In communication research it is now well established that adolescents use the media of communication in order to seek and obtain various gratifications. The motivations they report for using various media typically involve items such as "relaxation," "killing time," "atmosphere creation," and not least, "mood control" (Roe, 1985). What, though, is the mood of the adolescent who, at the end of the school day, turns to high volume, angry, heavy metal rock; or who inserts a cassette containing large amounts of raw explicit violence into the VCR? The purpose of this article is to examine some of the reasons why adolescents are attracted to such socially disvalued media contents. In particular, the role of the school in stimulating such use will be investigated.

Finally, a theory of "media delinquency" will be proposed that places the use of socially disvalued media within a wider theoretical context of adolescent development. SCHOOL ACHIEVEMENT SCHOOL COMMITMENT, AND MUSIC PREFERENCES There has long been indirect evidence of a link between school achievement and use of music. Involvement in certain adolescent subcultures has been found to be negatively related to school achievement (Coleman, 1961; Stinchcombe, 1964; Hargreaves, 1967; Willis, 1977; Power, 1986; Walker, 1988), and many subcultures express a strong attachment to some form of music (Sugarman, 1967; Brown and O'Leary, 1971; Clarke, 1973; Murdock and Phelps, 1973; Brake, 1977; Willis, 1978, 1984).

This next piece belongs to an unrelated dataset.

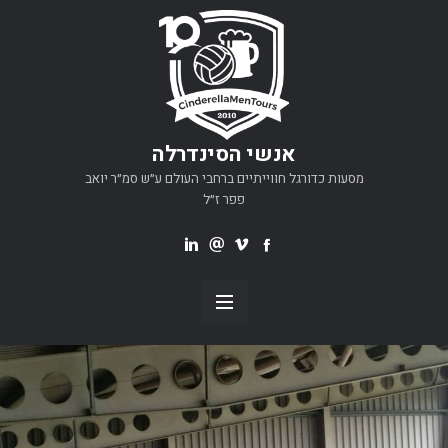
אנשי הסינדרלה
מסעות כדורגל חווייתיים ברחבי העולם ע״ש סמ״ר יואב
פפר ז״ל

Moreover, links between education and music preferences have been identified in taste culture and other approaches (Fox and Wince, 1975; Fink et al., 1985; Robinson and Fink, 1986; Lewis, 1987; Christenson and Peterson, 1988; cf. Cooper, 1991). Cumulative evidence of a more direct relationship between school achievement and music use has been provided by Swedish research. In a longitudinal study Roe (1983a, 1985, 1987a; cf. Rosengren and Windahl et al., 1989) found that school achievement and attitude to school have independent effects on music preferences, even when controlling for social background. Similarly, in a study of adolescents' use of music video TV, Roe and Lofgren (1988) found school to be associated with amount and time of viewing, the size and composition of the viewing group, the extent to which visual vs. audio elements were considered important, and the motives for use.

School achievement has also been found to be related to the number of records and tapes that adolescents possess, the amount of time they spend listening to records, preference for different musical genres, knowledge of popular music and their familiarity with youth culture argot (Roe, 1990a; cf. von Feilitzen and Roe, 1992).

In a follow-up study, Roe (1992) analyzed the relationship between academic achievement and various music preferences more specifically. A taste for classical music was found to be positively associated with school achievement, even after controlling for socioeconomic background. Below average achieving students fell below the mean level of preference for classical music, those with average achievement fell almost on the mean, and those with above average achievement were above the mean. Similar results were obtained for jazz and blues, a finding that supports Bourdieu and Passeron's (1979, p. 41) prediction that a taste for these music types now tends to be combined with a taste for traditional forms like classical music and is typical of groups bound for the highest levels of the educational system. Conversely, a taste for heavy metal (which may be situated at the opposite pole of cultural legitimacy from classical music) was found to be characteristic of very disconted, low-achieving, mostly male students from lower working-class backgrounds. Here the best predictor variable was students level of (dis)satisfaction with school.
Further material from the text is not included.